Laurence, a former Vodafone UK executive brought in a little less than three years ago, will eventually be replaced by former Telus Corp chief Joe Natale.
Alan Horn will serve as interim CEO, the company said. It did not give a specific date when Natale will join the company. Telus said last year Natale would have an 18-month non-compete agreement from the end of 2015.
“The timing is never perfect with these things,” Horn said on a conference call, focusing on the opportunity to secure Natale’s services when asked to explain the CEO transition.
Rogers shares, which gained roughly 15 percent over Laurence’s tenure, rose 1.8 percent to C$55.30.
Laurence was widely viewed as a turnaround expert when he was brought in by the company, controlled by Toronto’s Rogers family.
The chief executive shied away from discounts to woo subscribers, instead focusing on improved product offerings and better customer service. The rate at which its wireless customers leave has dropped for the last four quarters.
“It’s a strange situation,” said Ryan Bushell, a portfolio manager with Leon Frazer and Associates, which has around 2.5 percent of its C$1 billion ($752 million) portfolio invested in Rogers.

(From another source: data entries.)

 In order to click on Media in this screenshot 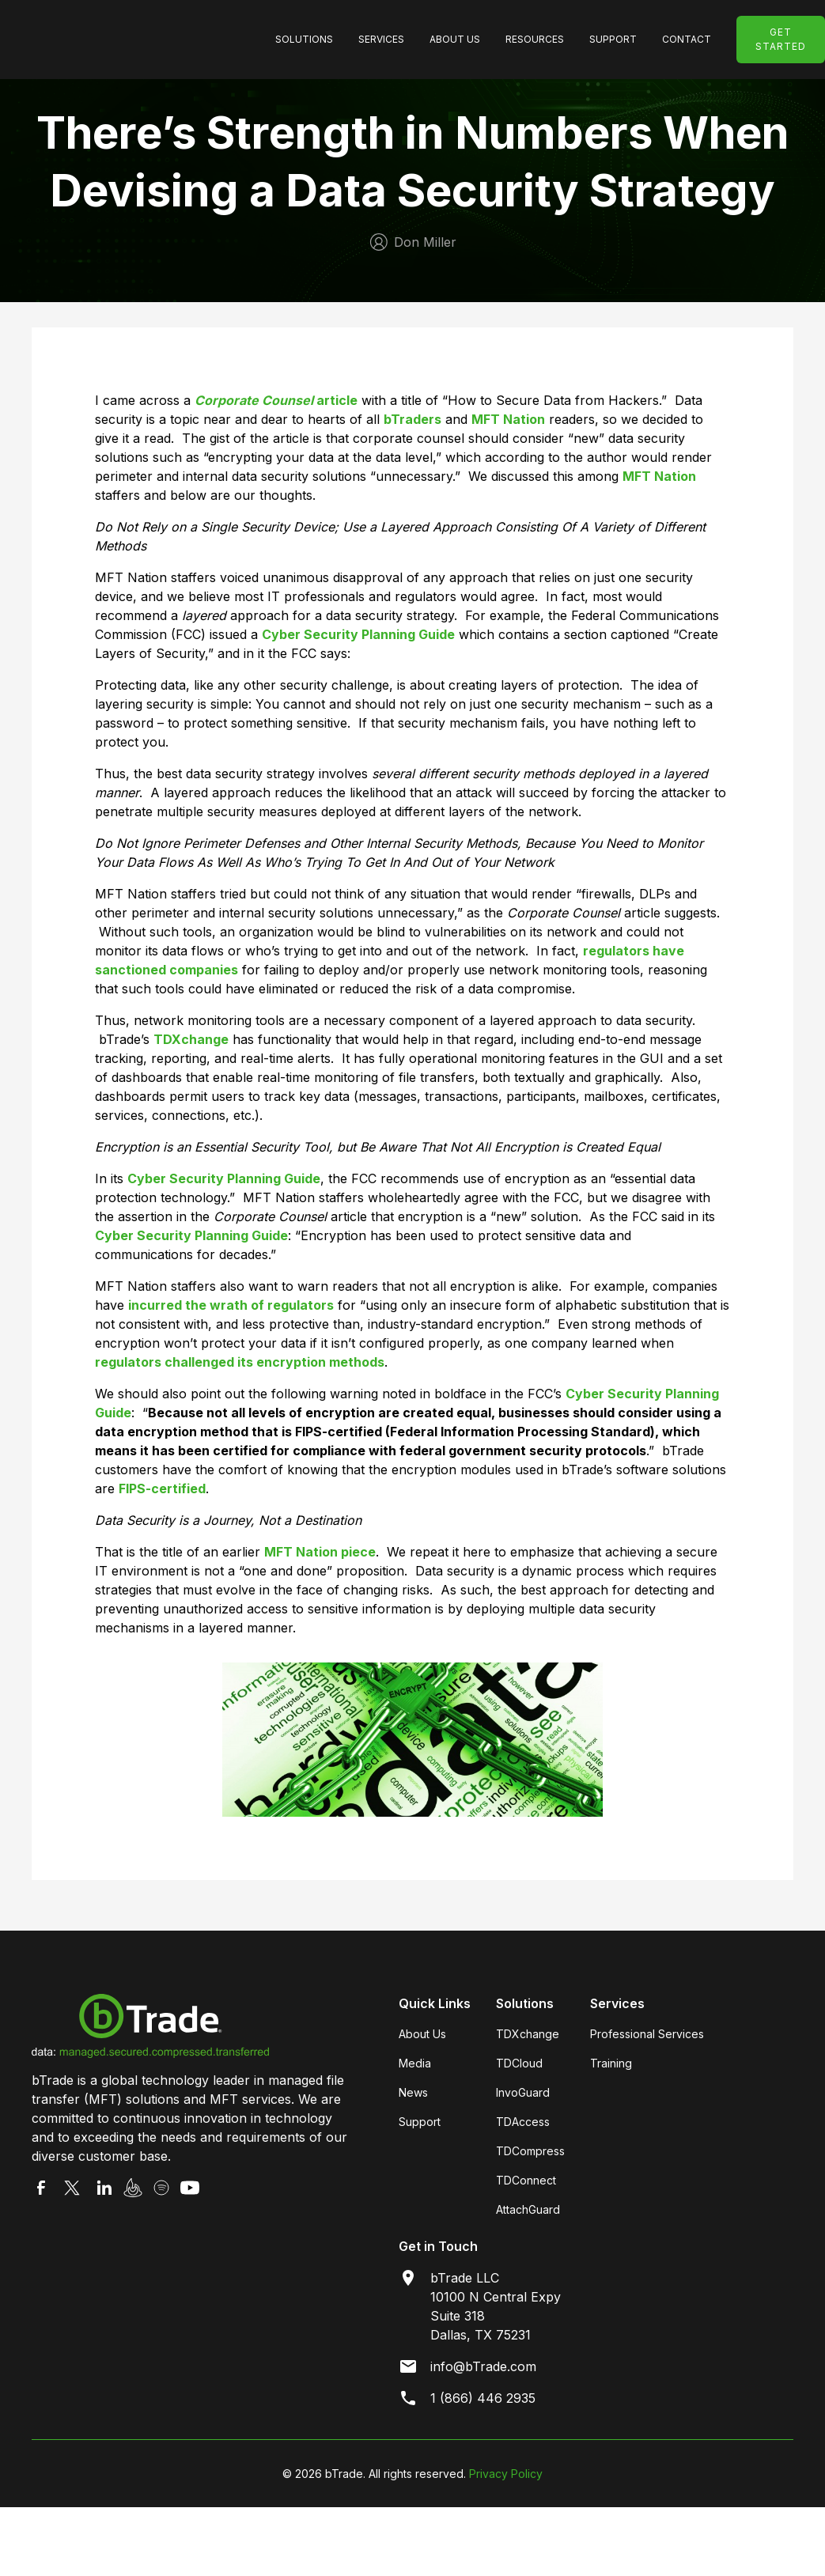 , I will do `click(415, 2063)`. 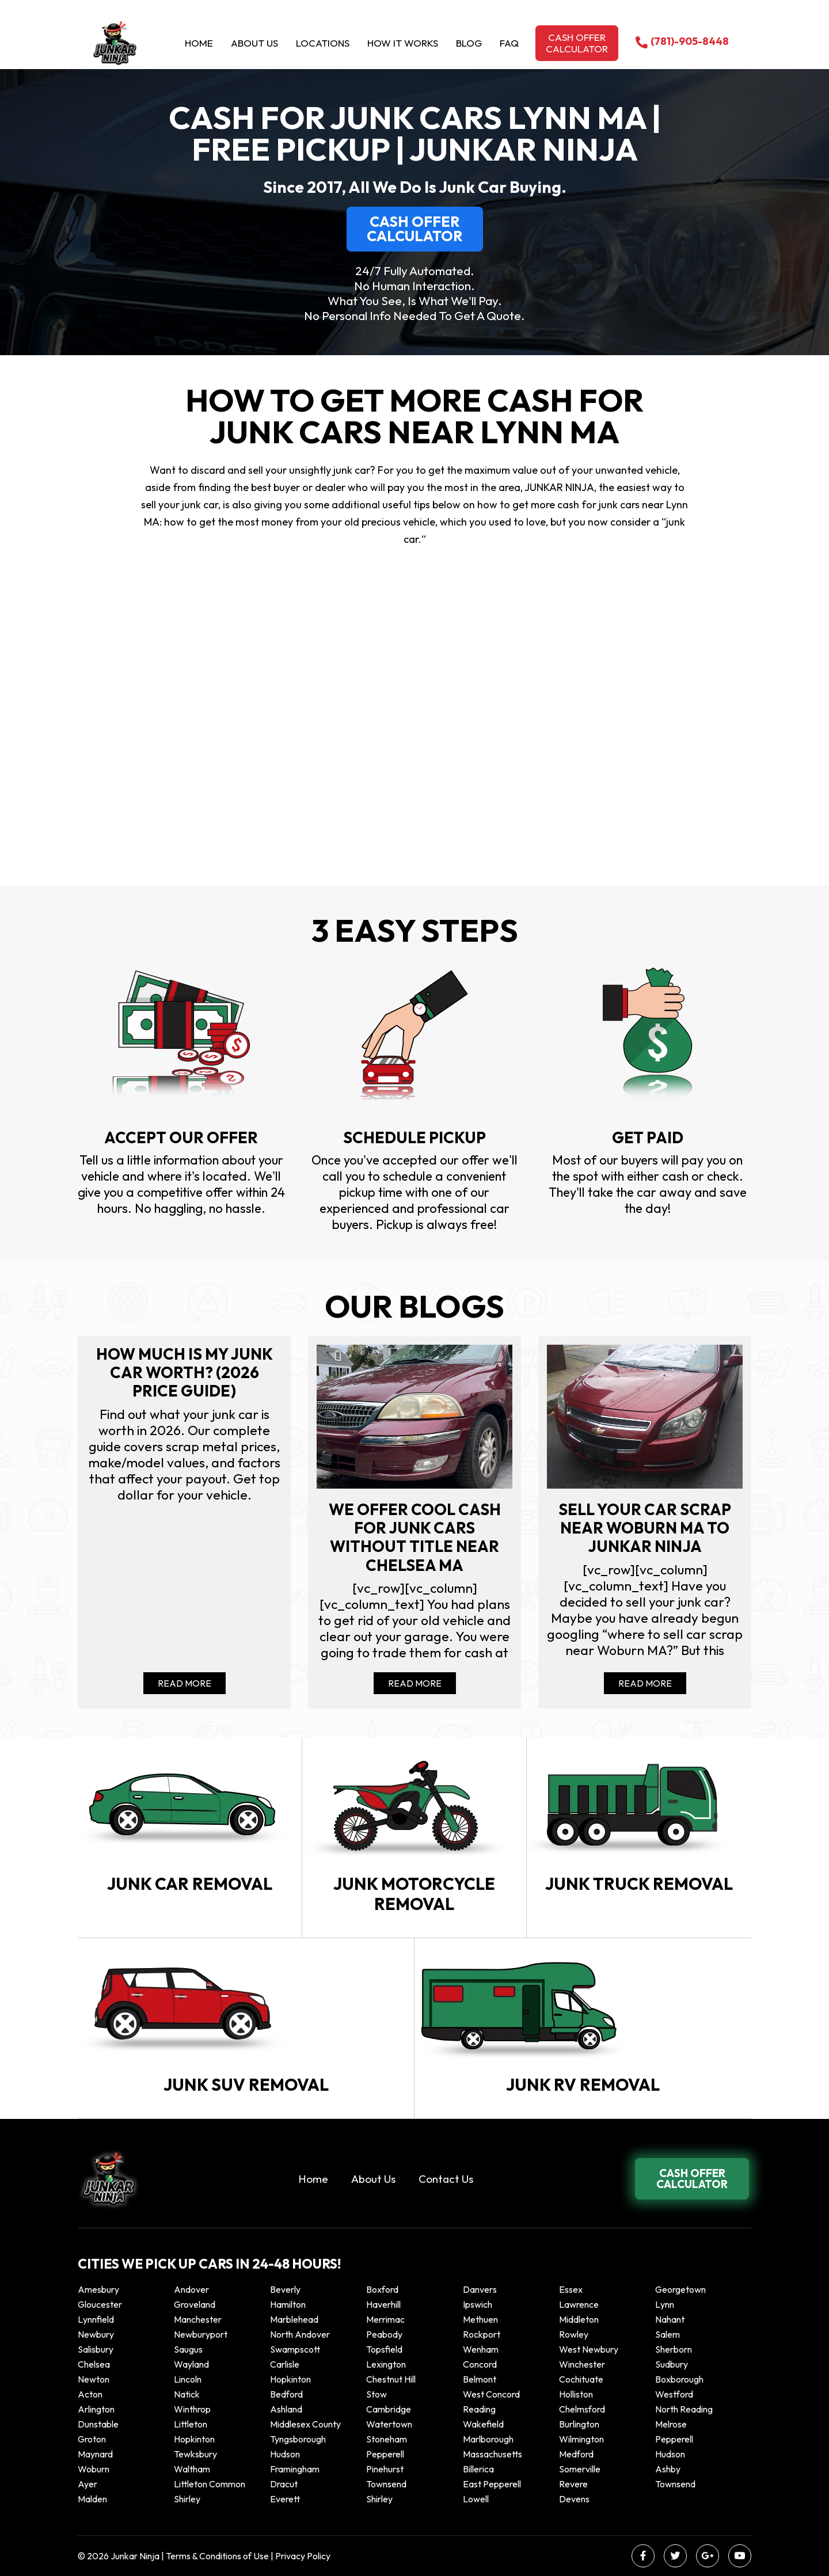 The height and width of the screenshot is (2576, 829). What do you see at coordinates (509, 43) in the screenshot?
I see `Faq` at bounding box center [509, 43]. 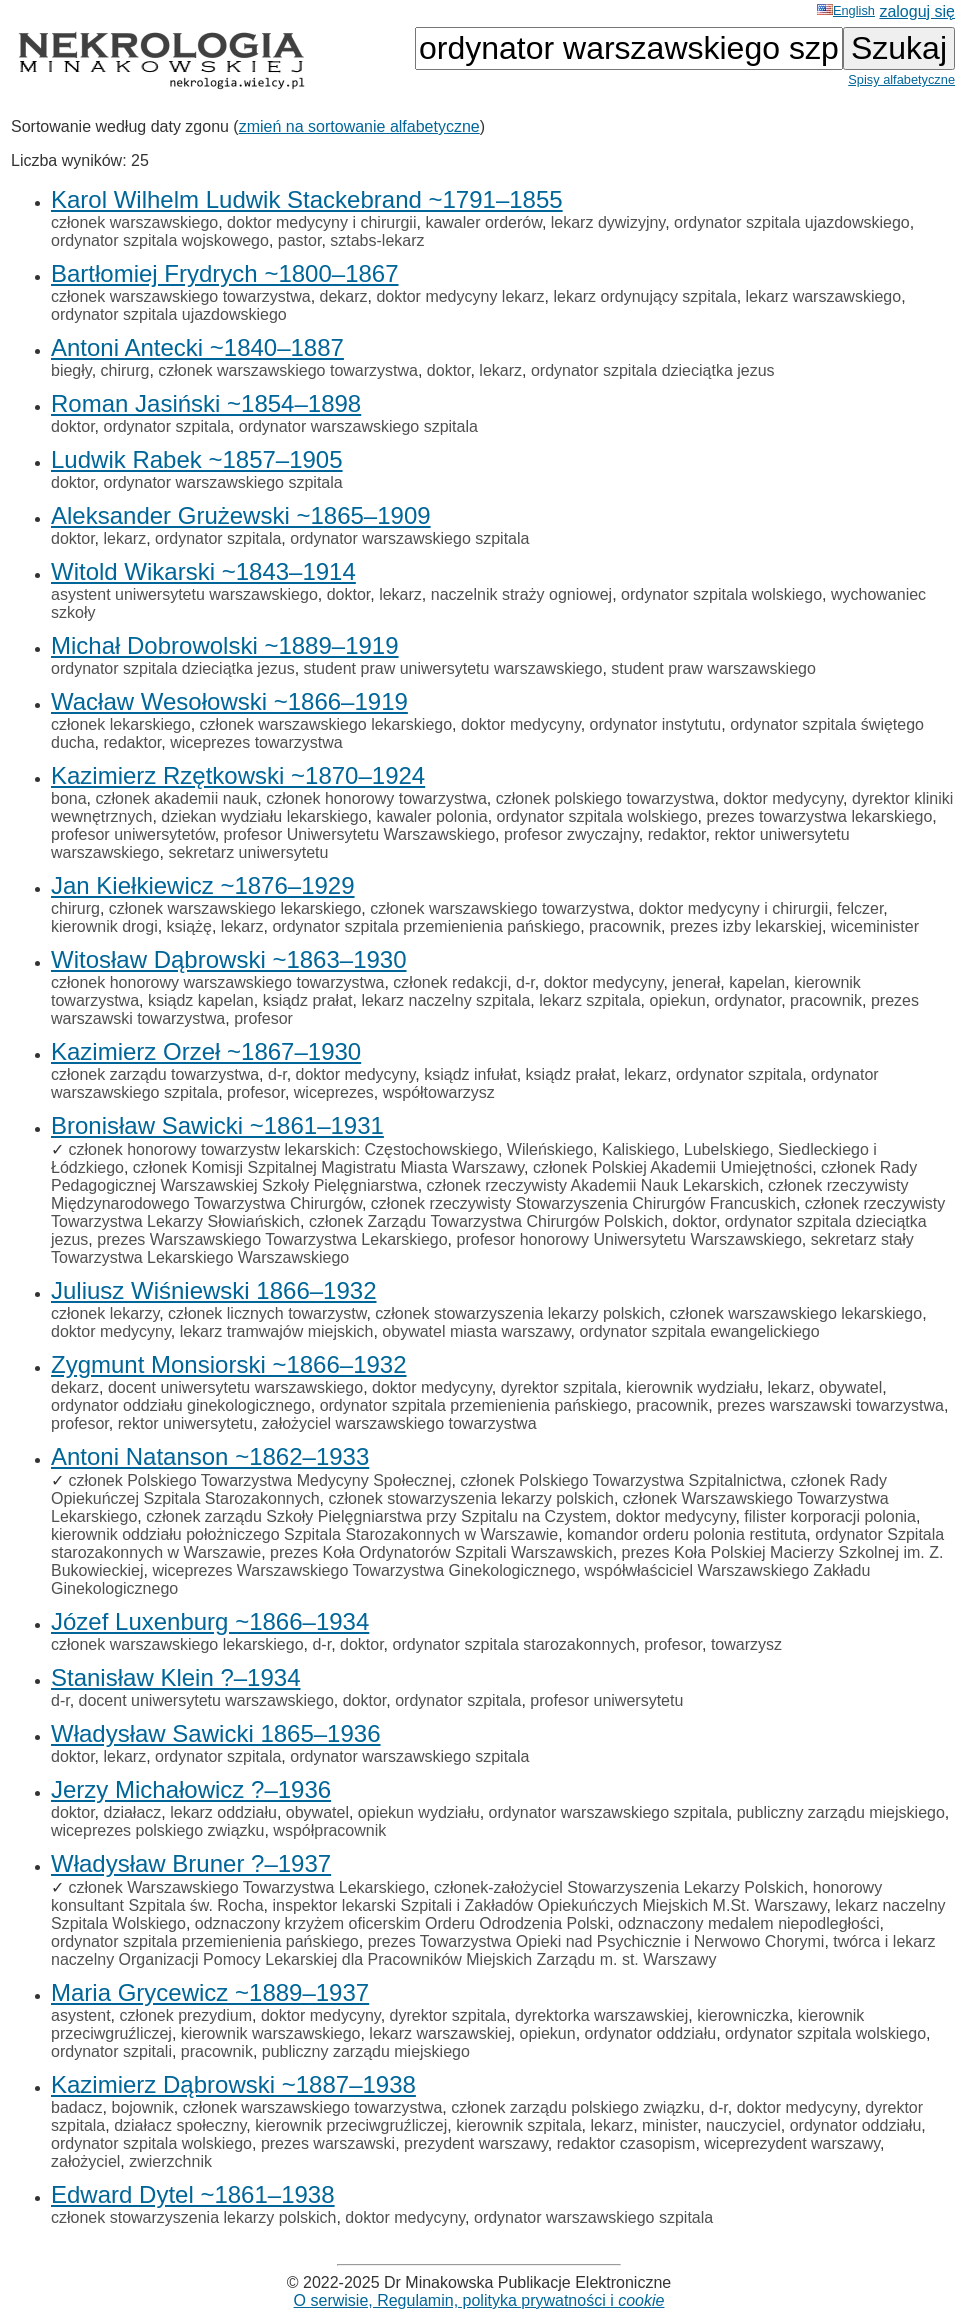 The height and width of the screenshot is (2318, 958). I want to click on dyrektor szpitala, so click(559, 1387).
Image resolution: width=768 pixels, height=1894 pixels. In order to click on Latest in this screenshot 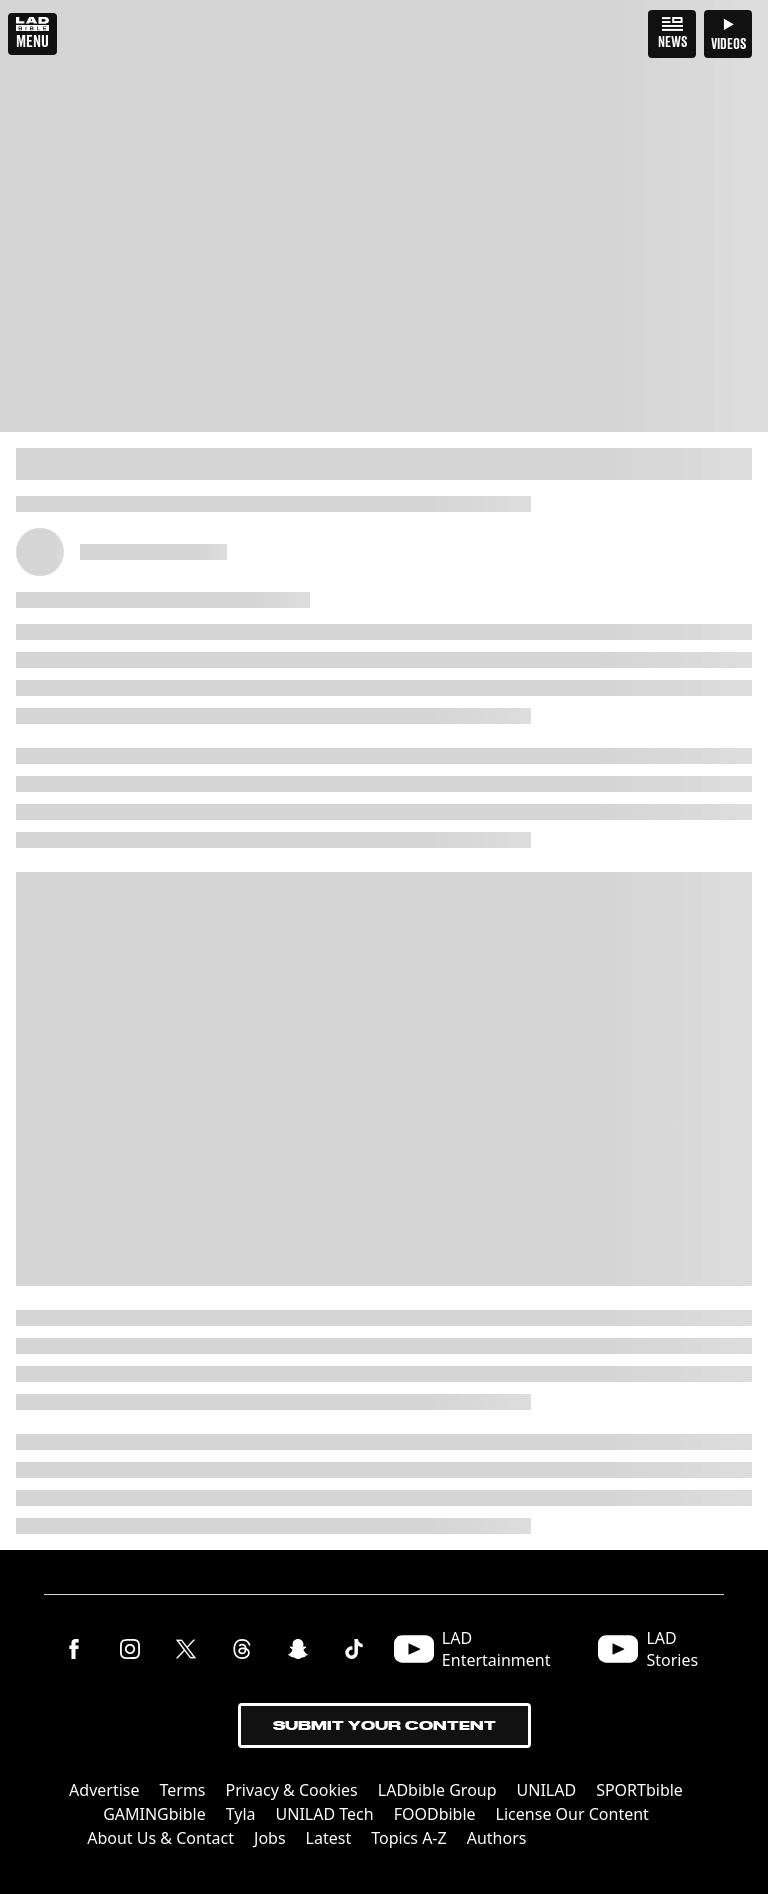 , I will do `click(329, 1838)`. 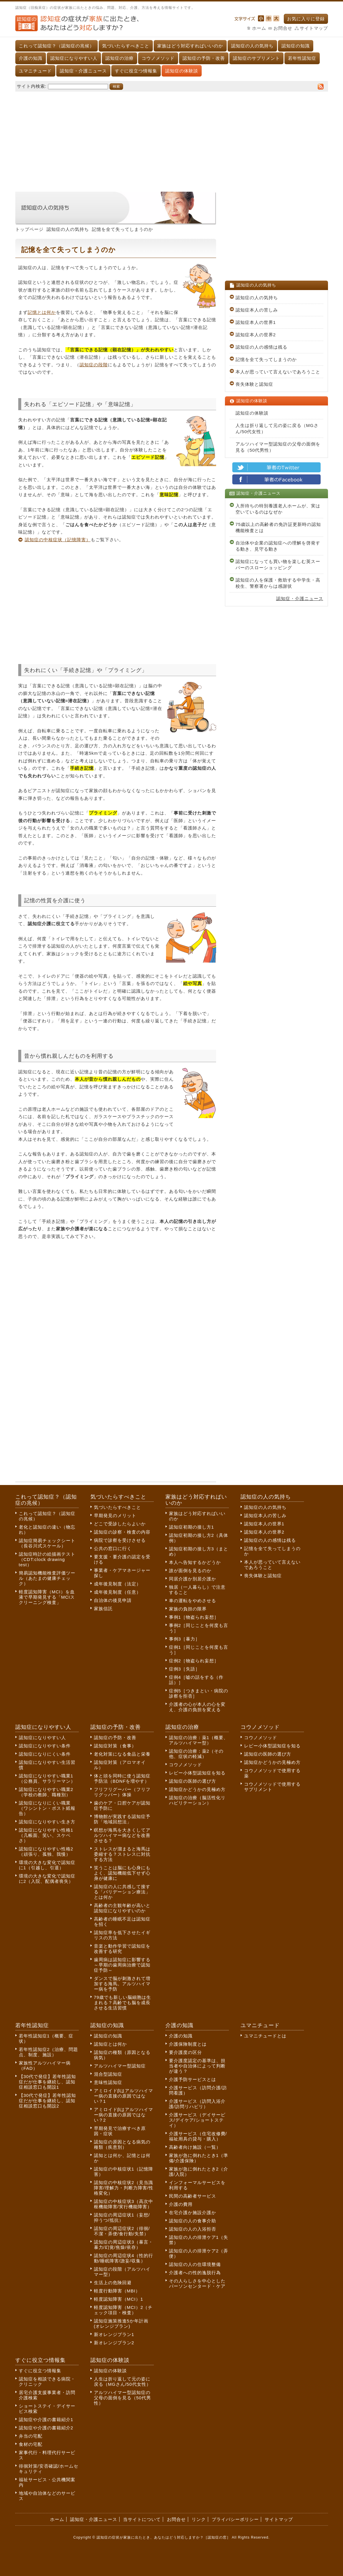 The width and height of the screenshot is (343, 2576). I want to click on 認知症時計の絵描画テスト（CDT:clock drawing test）, so click(47, 1559).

“It would be very short-sighted to me if they were impatient with the turnaround he had in progress,” he said.
But Bushell noted Laurence took steps to reshape the corporate culture that may have rankled some in the organization.
Laurence could not immediately be reached for comment.
Edward Rogers, the company’s deputy chairman, thanked Laurence for “his competitive spirit and many contributions” in a statement.
In a earnings statement moved up from its scheduled Thursday release, Rogers said its net income fell to C$220 million ($166 million), or 43 Canadian cents per share, in the third quarter, from C$660 million, or 90 Canadian cents per share, a year earlier.
It recognized a C$140 million loss on shutting down the streaming television joint venture Shomi.
On an adjusted basis it earned 83 Canadian cents a year. Analysts had expected 88 cents per share according to Thomson Reuters I/B/E/S.
Laurence’s severance payment was not included in the third quarter numbers, the company said.